Brent crude dipped 0.3 percent to $114.70 a barrel and U.S. oil futures shed 0.2 percent to $105.20 after Kuwait's oil minister said OPEC was in discussions to hike production for the first time in two years.
Equity prices have been closely tied to the rise in oil recently, as investors worried that consumer spending may be curtailed, choking off an economic recovery.
Rebels fighting to overthrow Muammar Gaddafi have rejected an offer from the Libyan leader to negotiate his exit, even as they battled to hang on to early gains in the revolt.
S&P 500 futures gained 3.8 points and were above fair value, a formula that evaluates pricing by taking into account interest rates, dividends and time to expiration on the contract. Dow Jones industrial average futures rose 26 points, and Nasdaq 100 futures climbed 0.5 point.
The Nasdaq composite index <.IXIC> dropped 1.4 percent Monday and closed just above its 50-day moving average. If the index falls below the widely followed technical gauge, that could signal more declines in the technology sector that has helped lead a market rally.
Boeing Co sealed deals worth $10 billion with two airlines in China, the world's fastest growing market, and could lead to orders for more than 2,000 aircraft over the next five years.

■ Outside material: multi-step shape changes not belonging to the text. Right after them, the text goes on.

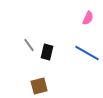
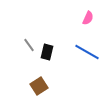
blue line: moved 1 px up
brown square: rotated 18 degrees counterclockwise
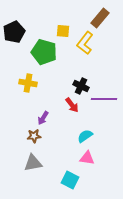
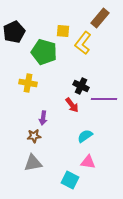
yellow L-shape: moved 2 px left
purple arrow: rotated 24 degrees counterclockwise
pink triangle: moved 1 px right, 4 px down
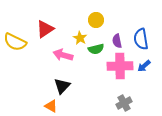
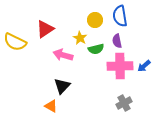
yellow circle: moved 1 px left
blue semicircle: moved 21 px left, 23 px up
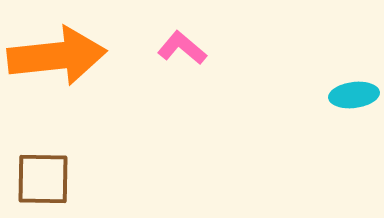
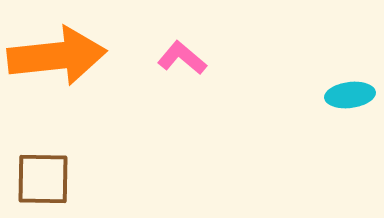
pink L-shape: moved 10 px down
cyan ellipse: moved 4 px left
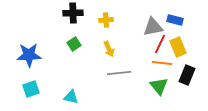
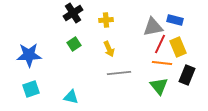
black cross: rotated 30 degrees counterclockwise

Consumer electronics retailer Best Buy Co Inc said its China strategy will focus on expanding into inland cities, where consumption is booming and manufacturing groups are shifting production.
European shares gained on Tuesday, recovering from two days of losses as concerns over the impact of high crude prices on the economy eased. <.EU>
Japan's Nikkei benchmark edged higher as investors covered short positions after selling heavily on Monday, but analysts said gains may be limited on concerns about turmoil in the Middle East and high oil prices.